### EXERCISE AIM
There is a line containing "Hållbarhetspartner" in the records below. Repeat it and every line after it, exactly, through the final line, but no pictures.

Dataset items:
----

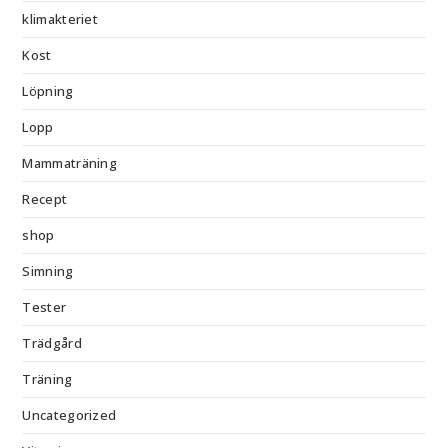
klimakteriet
Kost
Löpning
Lopp
Mammaträning
Recept
shop
Simning
Tester
Trädgård
Träning
Uncategorized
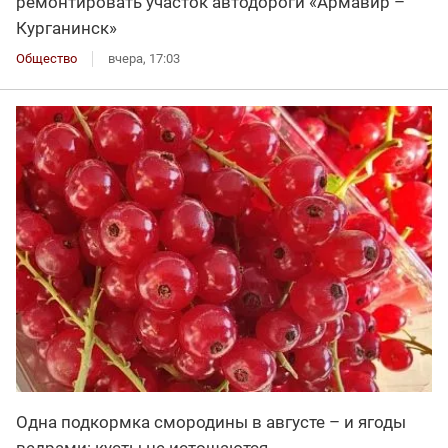
ремонтировать участок автодороги «Армавир –
Курганинск»
Общество
вчера, 17:03
Одна подкормка смородины в августе – и ягоды
ведрами: кусты не истощаются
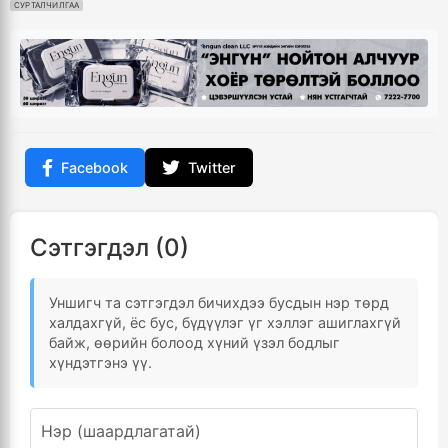
СУРТАЛЧИЛГАА
Facebook
Twitter
Сэтгэгдэл (0)
Уншигч та сэтгэгдэл бичихдээ бусдын нэр төрд
халдахгүй, ёс бус, бүдүүлэг үг хэллэг ашиглахгүй
байж, өөрийн болоод хүний үзэл бодлыг
хүндэтгэнэ үү.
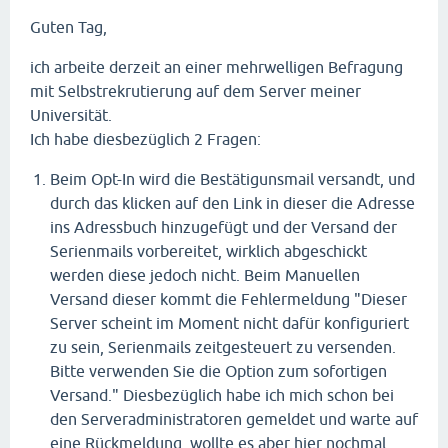
Guten Tag,
ich arbeite derzeit an einer mehrwelligen Befragung
mit Selbstrekrutierung auf dem Server meiner
Universität.
Ich habe diesbezüglich 2 Fragen:
Beim Opt-In wird die Bestätigunsmail versandt, und
durch das klicken auf den Link in dieser die Adresse
ins Adressbuch hinzugefügt und der Versand der
Serienmails vorbereitet, wirklich abgeschickt
werden diese jedoch nicht. Beim Manuellen
Versand dieser kommt die Fehlermeldung "Dieser
Server scheint im Moment nicht dafür konfiguriert
zu sein, Serienmails zeitgesteuert zu versenden.
Bitte verwenden Sie die Option zum sofortigen
Versand." Diesbezüglich habe ich mich schon bei
den Serveradministratoren gemeldet und warte auf
eine Rückmeldung, wollte es aber hier nochmal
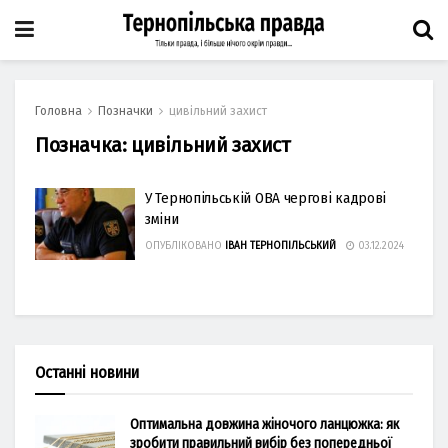
Головна
Позначки
цивільний захист
Позначка:
цивільний захист
У Тернопільській ОВА чергові кадрові
зміни
ОПУБЛІКОВАНО
ІВАН ТЕРНОПІЛЬСЬКИЙ
03.12.2024
Останні новини
Оптимальна довжина жіночого ланцюжка: як
зробити правильний вибір без попередньої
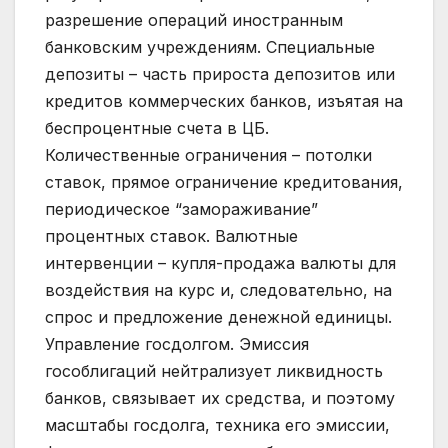
разрешение операций иностранным
банковским учреждениям. Специальные
депозиты – часть прироста депозитов или
кредитов коммерческих банков, изъятая на
беспроцентные счета в ЦБ.
Количественные ограничения – потолки
ставок, прямое ограничение кредитования,
периодическое “замораживание”
процентных ставок. Валютные
интервенции – купля-продажа валюты для
воздействия на курс и, следовательно, на
спрос и предложение денежной единицы.
Управление госдолгом. Эмиссия
гособлигаций нейтрализует ликвидность
банков, связывает их средства, и поэтому
масштабы госдолга, техника его эмиссии,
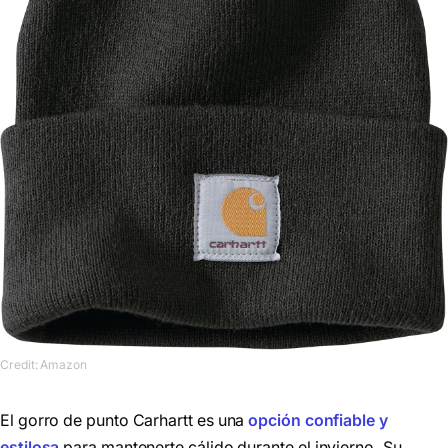
Credit: Amazon
El gorro de punto Carhartt es una
opción confiable y
estilosa
para mantenerte cálido durante el invierno. Su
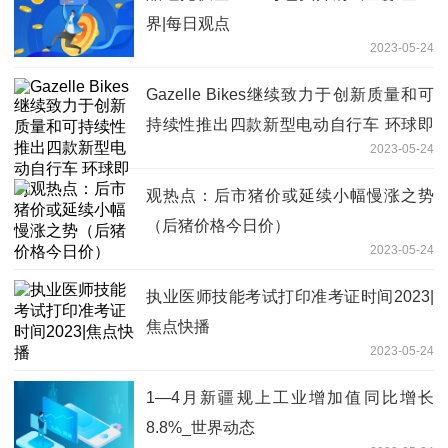
界|每日观点
2023-05-24
Gazelle Bikes继续致力于创新质量和可
持续性推出四款新型电动自行车 环球即
2023-05-24
时
观热点：后市猪价或延续小幅慢涨之势
（后猪价格今日价）
2023-05-24
执业医师技能考试打印准考证时间2023|
焦点快播
2023-05-24
1—4月新疆规上工业增加值同比增长
8.8%_世界动态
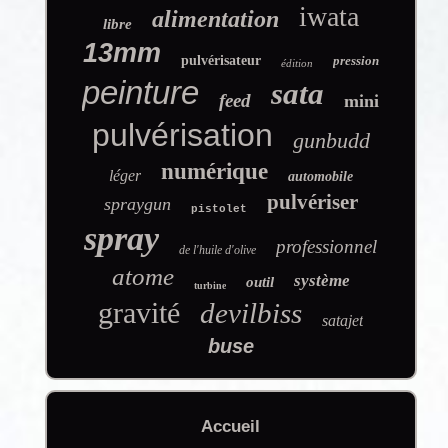
iwata
alimentation
libre
13mm
pulvérisateur
pression
édition
peinture
sata
feed
mini
pulvérisation
gunbudd
numérique
léger
automobile
pulvériser
spraygun
pistolet
spray
professionnel
de l'huile d'olive
atome
système
outil
turbine
gravité
devilbiss
satajet
buse
Accueil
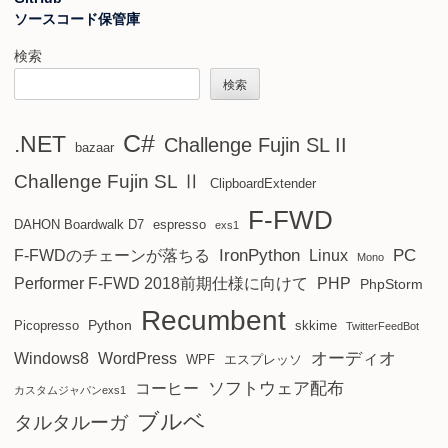
ソースコード保管庫
検索
検索
C#
.NET
Challenge Fujin SL II
bazaar
Challenge Fujin SL Ⅱ
ClipboardExtender
F-FWD
DAHON Boardwalk D7
espresso
exs1
IronPython
PC
F-FWDのチェーンが落ちる
Linux
Mono
Performer F-FWD 2018前期仕様に向けて
PHP
PhpStorm
Recumbent
Python
Picopresso
skkime
TwitterFeedBot
オーディオ
Windows8
WordPress
WPF
エスプレッソ
ソフトウェア配布
コーヒー
カスタムジャパンexs1
ブルベ
タルタルーガ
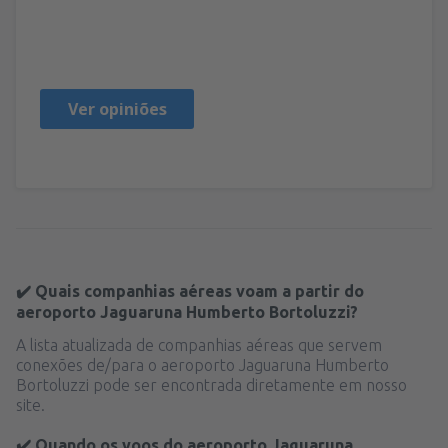
Mariana
Brasilien,
Setembro 2019
Ver opiniões
✔️ Quais companhias aéreas voam a partir do
aeroporto Jaguaruna Humberto Bortoluzzi?
A lista atualizada de companhias aéreas que servem
conexões de/para o aeroporto Jaguaruna Humberto
Bortoluzzi pode ser encontrada diretamente em nosso
site.
✔️ Quando os voos do aeroporto Jaguaruna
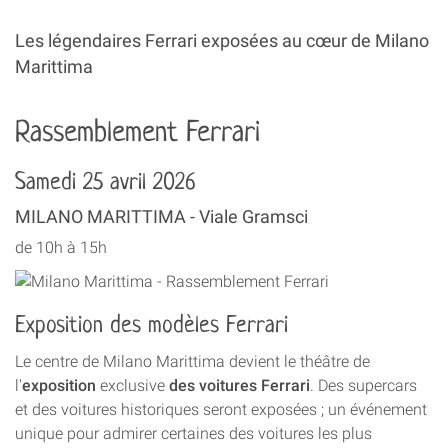
Les légendaires Ferrari exposées au cœur de Milano
Marittima
Rassemblement Ferrari
Samedi 25 avril 2026
MILANO MARITTIMA - Viale Gramsci
de 10h à 15h
Exposition des modèles Ferrari
Le centre de Milano Marittima devient le théâtre de
l'
exposition
exclusive
des voitures Ferrari
. Des supercars
et des voitures historiques seront exposées ; un événement
unique pour admirer certaines des voitures les plus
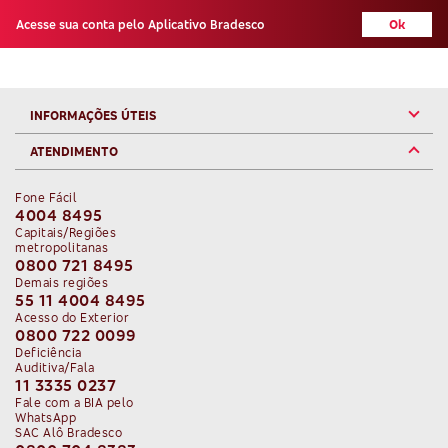
Acesse sua conta pelo Aplicativo Bradesco
Ok
Err -
-
e.replaceAll is not a function
https://publish-p128342-e1259725.adobeaemcloud.com
INFORMAÇÕES ÚTEIS
ATENDIMENTO
Fone Fácil
4004 8495
Capitais/Regiões
metropolitanas
0800 721 8495
Demais regiões
55 11 4004 8495
Acesso do Exterior
0800 722 0099
Deficiência
Auditiva/Fala
11 3335 0237
Fale com a BIA pelo
WhatsApp
SAC Alô Bradesco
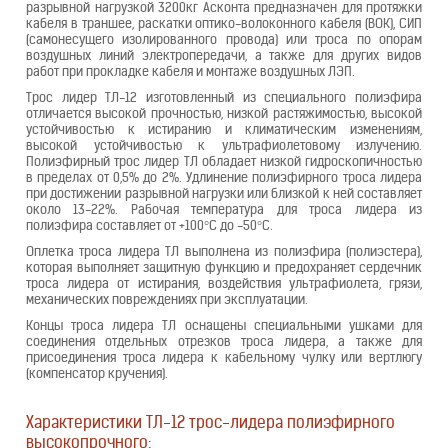
разрывной нагрузкой 3200кг Асконта предназначен для протяжки
кабеля в траншее, раскатки оптико-волоконного кабеля (ВОК), СИП
(самонесущего изолированного провода) или троса по опорам
воздушных линий электропередачи, а также для других видов
работ при прокладке кабеля и монтаже воздушных ЛЭП.
Трос лидер ТЛ-12 изготовленный из специального полиэфира
отличается высокой прочностью, низкой растяжимостью, высокой
устойчивостью к истиранию и климатическим изменениям,
высокой устойчивостью к ультрафиолетовому излучению.
Полиэфирный трос лидер ТЛ обладает низкой гидроскопичностью
в пределах от 0,5% до 2%. Удлинение полиэфирного троса лидера
при достижении разрывной нагрузки или близкой к ней составляет
около 13-22%. Рабочая температура для троса лидера из
полиэфира составляет от +100°С до -50°С.
Оплетка троса лидера ТЛ выполнена из полиэфира (полиэстера),
которая выполняет защитную функцию и предохраняет сердечник
троса лидера от истирания, воздействия ультрафиолета, грязи,
механических повреждениях при эксплуатации.
Концы троса лидера ТЛ оснащены специальными ушками для
соединения отдельных отрезков троса лидера, а также для
присоединения троса лидера к кабельному чулку или вертлюгу
(компенсатор кручения).
Характеристики ТЛ-12 трос-лидера полиэфирного
высокопрочного:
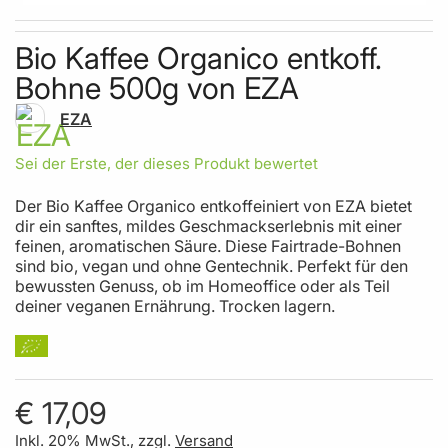
Skip to the beginning of the images gallery
Bio Kaffee Organico entkoff.
Bohne 500g von EZA
EZA
Sei der Erste, der dieses Produkt bewertet
Der Bio Kaffee Organico entkoffeiniert von EZA bietet
dir ein sanftes, mildes Geschmackserlebnis mit einer
feinen, aromatischen Säure. Diese Fairtrade-Bohnen
sind bio, vegan und ohne Gentechnik. Perfekt für den
bewussten Genuss, ob im Homeoffice oder als Teil
deiner veganen Ernährung. Trocken lagern.
€ 17,09
Inkl. 20% MwSt., zzgl.
Versand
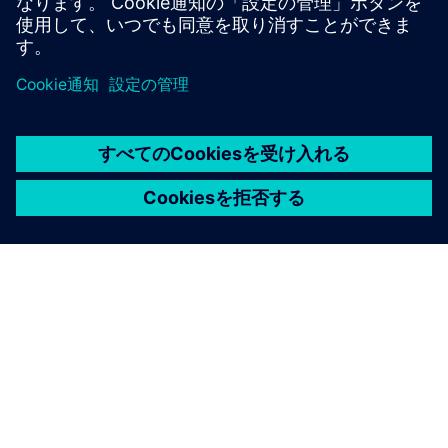
が必要です：interested@plus10.de
シーメンスについて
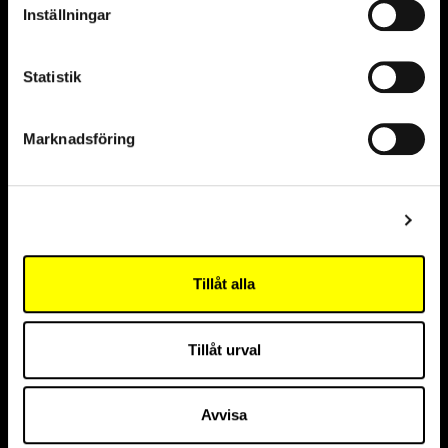
Inställningar
Statistik
Marknadsföring
Samarbetspartners
Visa detaljer
Hållbarhetspartner
Tillåt alla
Tillåt urval
Innovationspartner
Avvisa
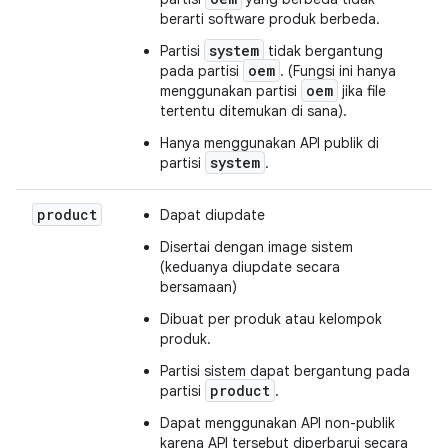
berarti software produk berbeda.
system
Partisi
tidak bergantung
oem
pada partisi
. (Fungsi ini hanya
oem
menggunakan partisi
jika file
tertentu ditemukan di sana).
Hanya menggunakan API publik di
system
partisi
.
product
Dapat diupdate
Disertai dengan image sistem
(keduanya diupdate secara
bersamaan)
Dibuat per produk atau kelompok
produk.
Partisi sistem dapat bergantung pada
product
partisi
.
Dapat menggunakan API non-publik
karena API tersebut diperbarui secara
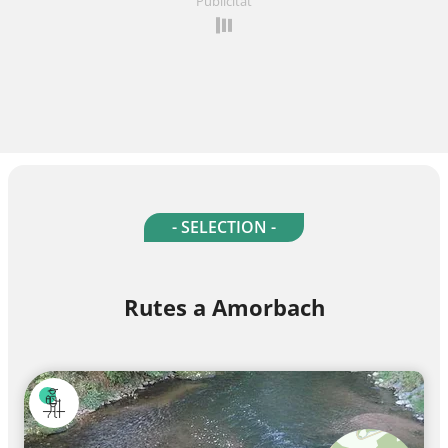
Publicitat
- SELECTION -
Rutes a Amorbach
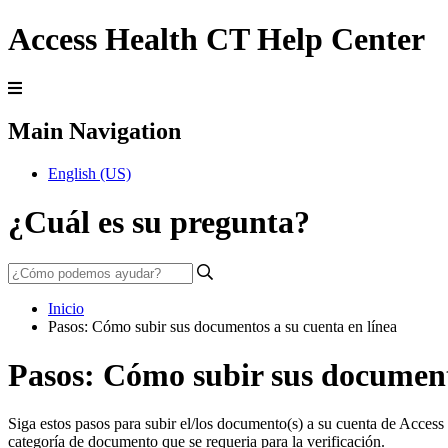
Access Health CT Help Center
Main Navigation
English (US)
¿Cuál es su pregunta?
Inicio
Pasos: Cómo subir sus documentos a su cuenta en línea
Pasos: Cómo subir sus documento
Siga estos pasos para subir el/los documento(s) a su cuenta de Access
categoría de documento que se requeria para la verificación.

----

### EXERCISE SOLUTION
Hållbarhetspartner
Tillåt alla
Tillåt urval
Innovationspartner
Avvisa
berarti software produk berbeda.
system
Partisi
tidak bergantung
oem
pada partisi
. (Fungsi ini hanya
oem
menggunakan partisi
jika file
tertentu ditemukan di sana).
Hanya menggunakan API publik di
system
partisi
.
product
Dapat diupdate
Disertai dengan image sistem
(keduanya diupdate secara
bersamaan)
Dibuat per produk atau kelompok
produk.
Partisi sistem dapat bergantung pada
product
partisi
.
Dapat menggunakan API non-publik
karena API tersebut diperbarui secara
Publicitat
- SELECTION -
Rutes a Amorbach
Access Health CT Help Center
Main Navigation
English (US)
¿Cuál es su pregunta?
Inicio
Pasos: Cómo subir sus documentos a su cuenta en línea
Pasos: Cómo subir sus documento
Siga estos pasos para subir el/los documento(s) a su cuenta de Access
categoría de documento que se requeria para la verificación.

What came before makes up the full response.